Your objective » Find the line with "Мультимедия SKYLOR AND-9014" in the entries below, then reproduce it and every line after it down to and including the line with "Охрана автомобиля", exactly.

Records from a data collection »
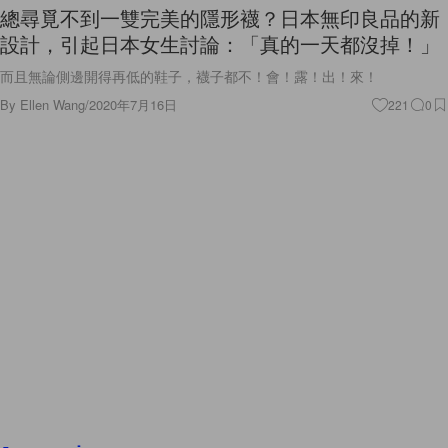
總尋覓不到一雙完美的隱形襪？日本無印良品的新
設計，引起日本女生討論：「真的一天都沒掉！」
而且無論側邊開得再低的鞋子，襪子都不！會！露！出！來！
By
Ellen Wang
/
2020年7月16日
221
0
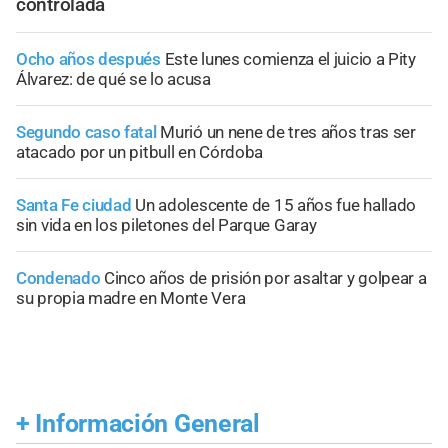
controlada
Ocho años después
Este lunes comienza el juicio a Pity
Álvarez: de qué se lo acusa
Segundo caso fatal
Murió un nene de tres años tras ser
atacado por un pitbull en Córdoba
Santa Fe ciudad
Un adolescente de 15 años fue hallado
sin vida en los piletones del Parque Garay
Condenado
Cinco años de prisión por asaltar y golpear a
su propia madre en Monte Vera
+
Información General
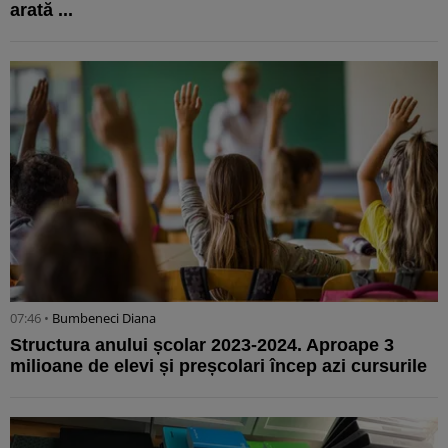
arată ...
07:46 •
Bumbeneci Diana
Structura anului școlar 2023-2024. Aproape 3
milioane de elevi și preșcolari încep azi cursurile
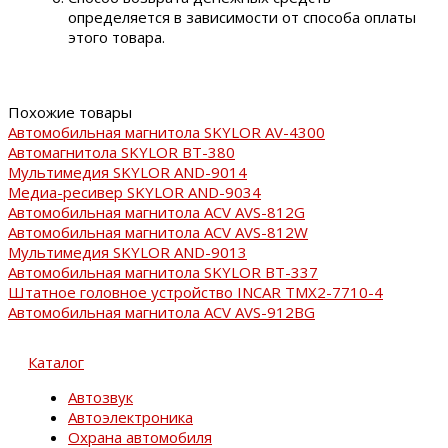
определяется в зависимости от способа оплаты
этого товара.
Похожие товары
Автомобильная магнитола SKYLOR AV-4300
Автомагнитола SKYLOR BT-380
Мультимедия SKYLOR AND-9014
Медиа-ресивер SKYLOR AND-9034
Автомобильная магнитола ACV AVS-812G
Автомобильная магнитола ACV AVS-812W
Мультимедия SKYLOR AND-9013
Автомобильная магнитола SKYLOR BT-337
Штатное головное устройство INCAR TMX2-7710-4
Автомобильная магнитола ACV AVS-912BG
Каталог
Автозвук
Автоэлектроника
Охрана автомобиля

...

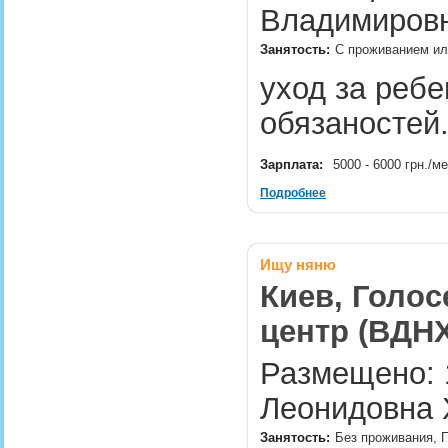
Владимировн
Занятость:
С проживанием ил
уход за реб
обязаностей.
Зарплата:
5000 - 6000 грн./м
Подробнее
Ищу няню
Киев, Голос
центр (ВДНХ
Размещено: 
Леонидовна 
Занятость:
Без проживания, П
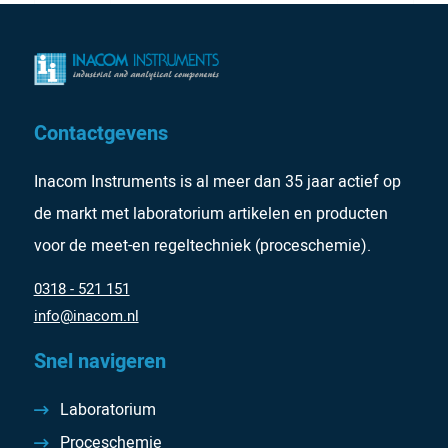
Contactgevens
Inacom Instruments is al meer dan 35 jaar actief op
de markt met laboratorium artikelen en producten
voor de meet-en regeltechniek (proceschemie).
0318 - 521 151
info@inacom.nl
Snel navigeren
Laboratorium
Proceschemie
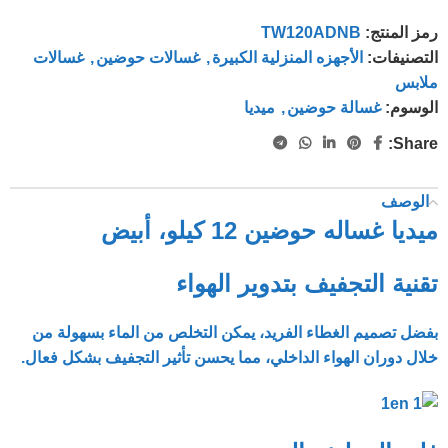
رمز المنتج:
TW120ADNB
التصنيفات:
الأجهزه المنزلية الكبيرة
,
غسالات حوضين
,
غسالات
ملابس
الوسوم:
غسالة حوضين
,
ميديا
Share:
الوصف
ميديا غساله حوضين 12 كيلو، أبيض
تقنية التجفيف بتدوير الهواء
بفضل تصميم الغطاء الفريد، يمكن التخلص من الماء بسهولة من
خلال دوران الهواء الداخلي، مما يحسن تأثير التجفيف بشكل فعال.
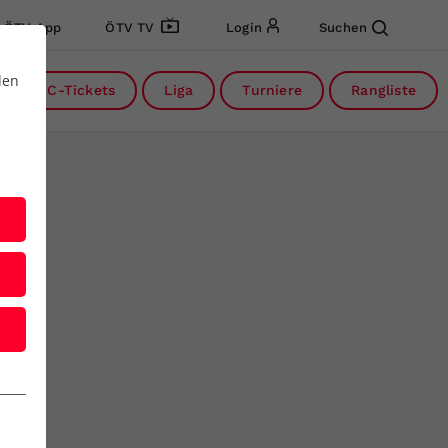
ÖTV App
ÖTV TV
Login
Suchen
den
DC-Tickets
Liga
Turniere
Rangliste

Solution »
Мультимедия SKYLOR AND-9014
Медиа-ресивер SKYLOR AND-9034
Автомобильная магнитола ACV AVS-812G
Автомобильная магнитола ACV AVS-812W
Мультимедия SKYLOR AND-9013
Автомобильная магнитола SKYLOR BT-337
Штатное головное устройство INCAR TMX2-7710-4
Автомобильная магнитола ACV AVS-912BG
Каталог
Автозвук
Автоэлектроника
Охрана автомобиля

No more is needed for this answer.